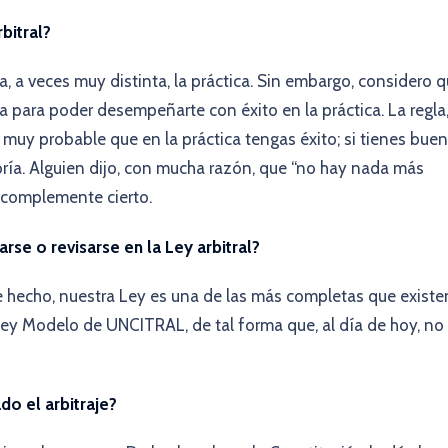
bitral?
a, a veces muy distinta, la práctica. Sin embargo, considero 
a para poder desempeñarte con éxito en la práctica. La regla
s muy probable que en la práctica tengas éxito; si tienes bue
oría. Alguien dijo, con mucha razón, que “no hay nada más
s complemente cierto.
e o revisarse en la Ley arbitral?
 hecho, nuestra Ley es una de las más completas que existe
y Modelo de UNCITRAL, de tal forma que, al día de hoy, no 
do el arbitraje?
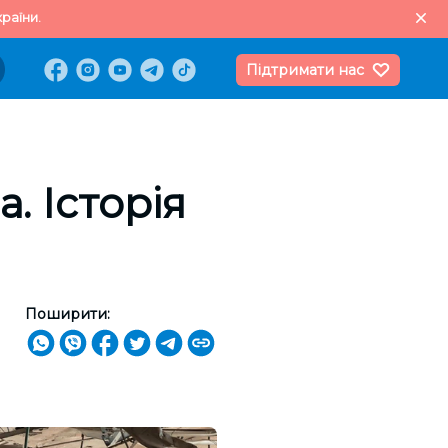
раїни.
Підтримати нас
. Історія
Поширити:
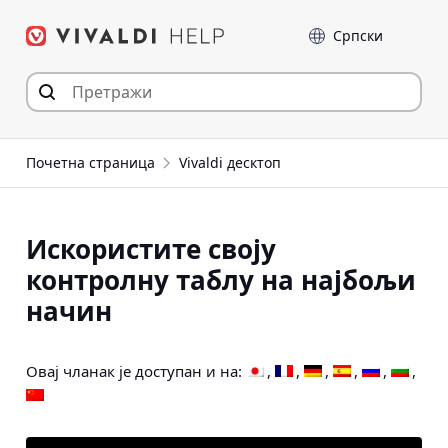
Пређи
Језик
на
садржај
Почетна страница
Vivaldi десктоп
Искористите своју
контролну таблу на најбољи
начин
Овај чланак је доступан и на:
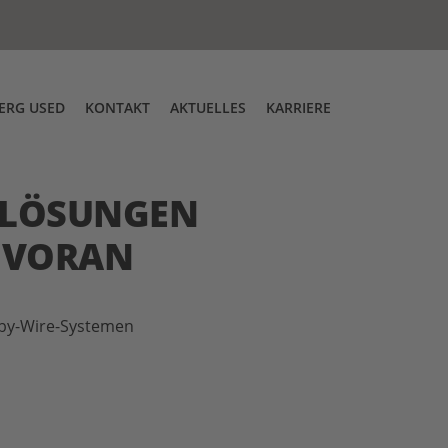
ERG USED
KONTAKT
AKTUELLES
KARRIERE
g
tskontrolle
Über uns
Messen
DT Low Entry Zugmaschine
-LÖSUNGEN
G VORAN
e-by-Wire-Systemen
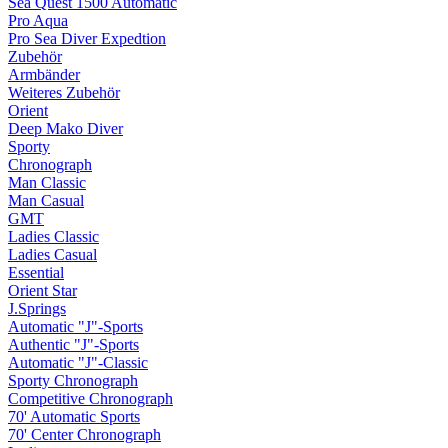
Sea Quest 1500 Automatic
Pro Aqua
Pro Sea Diver Expedtion
Zubehör
Armbänder
Weiteres Zubehör
Orient
Deep Mako Diver
Sporty
Chronograph
Man Classic
Man Casual
GMT
Ladies Classic
Ladies Casual
Essential
Orient Star
J.Springs
Automatic "J"-Sports
Authentic "J"-Sports
Automatic "J"-Classic
Sporty Chronograph
Competitive Chronograph
70' Automatic Sports
70' Center Chronograph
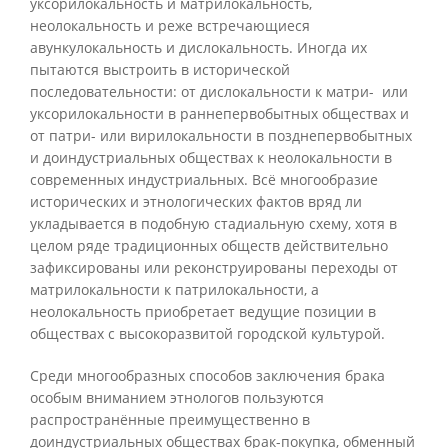
уксорилокальность и матрилокальность,
неолокальность и реже встречающиеся
авункулокальность и дислокальность. Иногда их
пытаются выстроить в исторической
последовательности: от дислокальности к матри- или
уксорилокальности в раннепервобытных обществах и
от патри- или вирилокальности в позднепервобытных
и доиндустриальных обществах к неолокальности в
современных индустриальных. Всё многообразие
исторических и этнологических фактов вряд ли
укладывается в подобную стадиальную схему, хотя в
целом ряде традиционных обществ действительно
зафиксированы или реконструированы переходы от
матрилокальности к патрилокальности, а
неолокальность приобретает ведущие позиции в
обществах с высокоразвитой городской культурой.
Среди многообразных способов заключения брака
особым вниманием этнологов пользуются
распространённые преимущественно в
доиндустриальных обществах брак-покупка, обменный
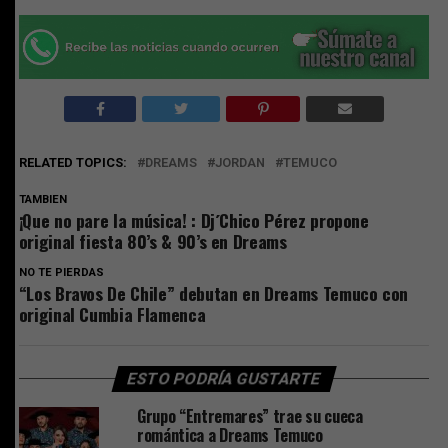
RELATED TOPICS:
DREAMS
JORDAN
TEMUCO
TAMBIEN
¡Que no pare la música! : Dj´Chico Pérez propone
original fiesta 80’s & 90’s en Dreams
NO TE PIERDAS
“Los Bravos De Chile” debutan en Dreams Temuco con
original Cumbia Flamenca
ESTO PODRÍA GUSTARTE
Grupo “Entremares” trae su cueca
romántica a Dreams Temuco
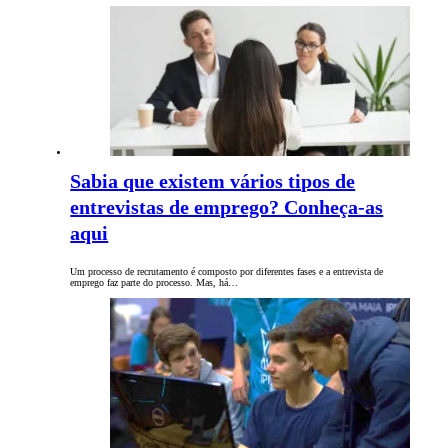
Sabia que existem vários tipos de
entrevistas de emprego? Conheça-as
aqui
Um processo de recrutamento é composto por diferentes fases e a entrevista de
emprego faz parte do processo. Mas, há…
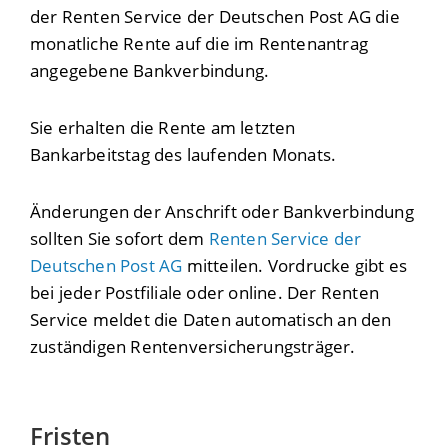
der Renten Service der Deutschen Post AG die
monatliche Rente auf die im Rentenantrag
angegebene Bankverbindung.
Sie erhalten die Rente am letzten
Bankarbeitstag des laufenden Monats.
Änderungen der Anschrift oder Bankverbindung
sollten Sie sofort dem
Renten Service der
Deutschen Post AG
mitteilen.
Vordrucke gibt es
bei jeder Postfiliale oder online. Der Renten
Service meldet die Daten automatisch an den
zuständigen Rentenversicherungsträger.
Fristen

THE TASK
Copy every line of the data exactly as written, excluding the pictures.

ANSWER TO THE PROBLEM
bitral?
a, a veces muy distinta, la práctica. Sin embargo, considero 
a para poder desempeñarte con éxito en la práctica. La regla
s muy probable que en la práctica tengas éxito; si tienes bue
oría. Alguien dijo, con mucha razón, que “no hay nada más
s complemente cierto.
e o revisarse en la Ley arbitral?
 hecho, nuestra Ley es una de las más completas que existe
y Modelo de UNCITRAL, de tal forma que, al día de hoy, no 
do el arbitraje?
раїни.
Підтримати нас
. Історія
Поширити:
Пређи
Језик
на
садржај
Почетна страница
Vivaldi десктоп
Искористите своју
контролну таблу на најбољи
начин
Овај чланак је доступан и на:
ERG USED
KONTAKT
AKTUELLES
KARRIERE
g
tskontrolle
Über uns
Messen
DT Low Entry Zugmaschine
-LÖSUNGEN
G VORAN
e-by-Wire-Systemen
Sea Quest 1500 Automatic
Pro Aqua
Pro Sea Diver Expedtion
Zubehör
Armbänder
Weiteres Zubehör
Orient
Deep Mako Diver
Sporty
Chronograph
Man Classic
Man Casual
GMT
Ladies Classic
Ladies Casual
Essential
Orient Star
J.Springs
Automatic "J"-Sports
Authentic "J"-Sports
Automatic "J"-Classic
Sporty Chronograph
Competitive Chronograph
70' Automatic Sports
70' Center Chronograph
уксорилокальность и матрилокальность,
неолокальность и реже встречающиеся
авункулокальность и дислокальность. Иногда их
пытаются выстроить в исторической
последовательности: от дислокальности к матри- или
уксорилокальности в раннепервобытных обществах и
от патри- или вирилокальности в позднепервобытных
и доиндустриальных обществах к неолокальности в
современных индустриальных. Всё многообразие
исторических и этнологических фактов вряд ли
укладывается в подобную стадиальную схему, хотя в
целом ряде традиционных обществ действительно
зафиксированы или реконструированы переходы от
матрилокальности к патрилокальности, а
неолокальность приобретает ведущие позиции в
обществах с высокоразвитой городской культурой.
Среди многообразных способов заключения брака
особым вниманием этнологов пользуются
распространённые преимущественно в
доиндустриальных обществах брак-покупка, обменный
RELATED TOPICS:
DREAMS
JORDAN
TEMUCO
TAMBIEN
¡Que no pare la música! : Dj´Chico Pérez propone
original fiesta 80’s & 90’s en Dreams
NO TE PIERDAS
“Los Bravos De Chile” debutan en Dreams Temuco con
original Cumbia Flamenca
ESTO PODRÍA GUSTARTE
Grupo “Entremares” trae su cueca
romántica a Dreams Temuco
Sabia que existem vários tipos de
entrevistas de emprego? Conheça-as
aqui
Um processo de recrutamento é composto por diferentes fases e a entrevista de
emprego faz parte do processo. Mas, há…
der Renten Service der Deutschen Post AG die
monatliche Rente auf die im Rentenantrag
angegebene Bankverbindung.
Sie erhalten die Rente am letzten
Bankarbeitstag des laufenden Monats.
Änderungen der Anschrift oder Bankverbindung
sollten Sie sofort dem
Renten Service der
Deutschen Post AG
mitteilen.
Vordrucke gibt es
bei jeder Postfiliale oder online. Der Renten
Service meldet die Daten automatisch an den
zuständigen Rentenversicherungsträger.
Fristen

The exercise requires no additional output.